(Entries supplied begins)
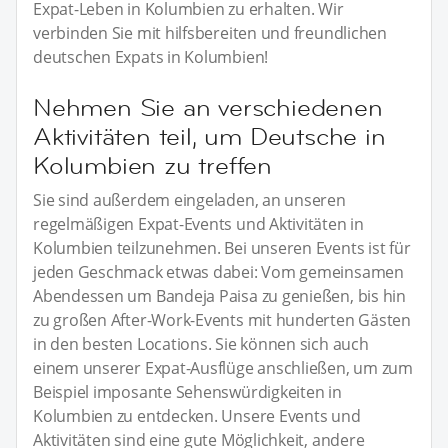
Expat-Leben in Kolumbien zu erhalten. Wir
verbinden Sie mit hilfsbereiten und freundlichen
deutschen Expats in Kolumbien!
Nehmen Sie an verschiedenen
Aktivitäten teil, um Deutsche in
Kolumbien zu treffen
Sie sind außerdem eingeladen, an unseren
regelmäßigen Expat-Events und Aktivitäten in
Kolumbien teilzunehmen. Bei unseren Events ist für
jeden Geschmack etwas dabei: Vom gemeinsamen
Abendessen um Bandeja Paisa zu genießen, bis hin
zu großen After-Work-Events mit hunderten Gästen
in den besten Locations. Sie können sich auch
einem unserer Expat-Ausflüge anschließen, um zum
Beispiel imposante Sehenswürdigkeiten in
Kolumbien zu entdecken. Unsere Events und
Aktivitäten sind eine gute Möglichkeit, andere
(Entries supplied ends)
Your response should reproduce the entire listing verbatim, minus the pictures.

Expat-Leben in Kolumbien zu erhalten. Wir
verbinden Sie mit hilfsbereiten und freundlichen
deutschen Expats in Kolumbien!
Nehmen Sie an verschiedenen
Aktivitäten teil, um Deutsche in
Kolumbien zu treffen
Sie sind außerdem eingeladen, an unseren
regelmäßigen Expat-Events und Aktivitäten in
Kolumbien teilzunehmen. Bei unseren Events ist für
jeden Geschmack etwas dabei: Vom gemeinsamen
Abendessen um Bandeja Paisa zu genießen, bis hin
zu großen After-Work-Events mit hunderten Gästen
in den besten Locations. Sie können sich auch
einem unserer Expat-Ausflüge anschließen, um zum
Beispiel imposante Sehenswürdigkeiten in
Kolumbien zu entdecken. Unsere Events und
Aktivitäten sind eine gute Möglichkeit, andere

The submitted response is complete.